For the above variant, the given definition means that END=1+2-1=2 which is not the intended definition.

• Need to fix the definition to include the SVLEN of the variant.
• Need to explicitly state that SVLEN takes priority over END (since END is used for gVCF), and that implementation MAY infer SVLEN from END but MUST use SVLEN if both SVLEN and END are present.

2. SVLEN

SVLEN is defined for INS, DUP, INV , and DEL symbolic alleles as the number of the inserted, duplicated, inverted, and deleted bases respectively.

This is redefining SVLEN for DEL events as well as DUP & INV. Ok to do, but less backwards compatible

3. MEINFO/METRANS

Add clarifying text that the number of entries must be 4 * # alt because each entry contains 4 values (since they are comma separated and that's the string list separator).

4. CICN

Should be Float, not Integer

5. CN

Current definition of Copy number of segment containing breakend doesn't make sense except for BND variants. Need separate definitions for <CNV>, breakpoint, and symbolic allele variants.

5. CNADJ

Same issue as CN. Also need to define in which direction the adjacency is.

[tcezard]

1. END
   The specified definition For precise variants, END is POS + length of REF allele − 1 and the description of the field End position of the variant described in this record seems to indicate that END specify the last position of the reference genome where the variant is inserted. I am guessing that it is useful for indexing (sorry if this is obvious for everyone but me)
   I agree that in the case of a long deletion END should be POS + SVLEN − 1 but that not universally true for the other types of variants

2. SVLEN
   was not defined in VCF 4.3 so it's not clear how this new definition is changing it. Based on the examples the only one being changed is DEL. Depending on the outcome of discussion on END we might want to keep SVLEN for deletion as negative numbers. If we don't we need to at least change the examples

3. MEINFO/METRANS
   The text in VCF 4.4 already specify that the number of entries must be 4 * # alt. Although there is a typo in for METRANS

4. CICN
   I think I understand where you're coming from: the confidence interval is due to the imprecision of the data which is not necessarily going to give you an integer. For the sake of the argument though wouldn't that also apply to CIPOS or CILEN

5. CN
   I agree that the definition is not applicable to all CNVs. DP also has the same definition issue. I think that the Copy number needs a bit of work to include all the use-case.

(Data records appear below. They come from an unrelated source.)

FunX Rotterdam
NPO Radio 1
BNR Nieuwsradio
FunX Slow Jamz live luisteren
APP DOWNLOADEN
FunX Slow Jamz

Some of the issues above are simple to fix but others probably needs more work. Maybe separate issue at least for copy number variation would be warranted.

[d-cameron]

I agree that in the case of a long deletion END should be POS + SVLEN − 1 but that not universally true for the other types of variants

It's POS + SVLEN as the actual SV starts after POS. Buried in S1.4.1.4 all the way back to VCF4.1 is this fairly unambiguous statement:

If any of the ALT alleles is a symbolic allele (an angle-bracketed ID String “”) then the padding base is required and POS denotes the coordinate of the base preceding the polymorphism.

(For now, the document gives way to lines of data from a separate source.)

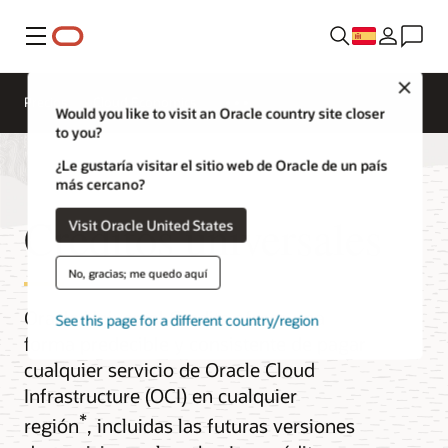
Menú
Close
Precios
Cloud Economics
Would you like to visit an Oracle country site closer
to you?
¿Le gustaría visitar el sitio web de Oracle de un país
más cercano?
Créditos universales
Visit Oracle United States
No, gracias; me quedo aquí
Oracle Universal Credits ofrece una
See this page for a different country/region
forma predecible y consistente de pagar
cualquier servicio de Oracle Cloud
Infrastructure (OCI) en cualquier
*
región
, incluidas las futuras versiones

I've been adding matching clarification text to other sections for 4.4 RC2 so it's much more obvious that there is indeed a padding base for SVs.

[d-cameron]

4. For the sake of the argument though wouldn't that also apply to CIPOS or CILEN

Not really, as CIPOS and CILEN are CIs about fundamentally discrete positional values. I have a PR that changes CN to Float so it's actually a usable field for somatic samples but that's a different argument for a different thread.

[d-cameron]

5. DP also has the same definition issue.

I quite dislike DP as an INFO field even more than I dislike AF (that is, they both sould be FORMAT only fields). - AF can at least serve as a proxy for population penetrance. Unfortunately, it's a bit late to remove it from the specs now.